* **What is required**: Without leaving out a single line, restate the entries below exactly.

* **Exercise data**:
###

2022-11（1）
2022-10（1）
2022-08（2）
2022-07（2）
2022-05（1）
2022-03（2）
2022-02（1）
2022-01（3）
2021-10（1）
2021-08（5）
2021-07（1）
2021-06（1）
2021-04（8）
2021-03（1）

###

* **Output for this exercise**:
2022-11（1）
2022-10（1）
2022-08（2）
2022-07（2）
2022-05（1）
2022-03（2）
2022-02（1）
2022-01（3）
2021-10（1）
2021-08（5）
2021-07（1）
2021-06（1）
2021-04（8）
2021-03（1）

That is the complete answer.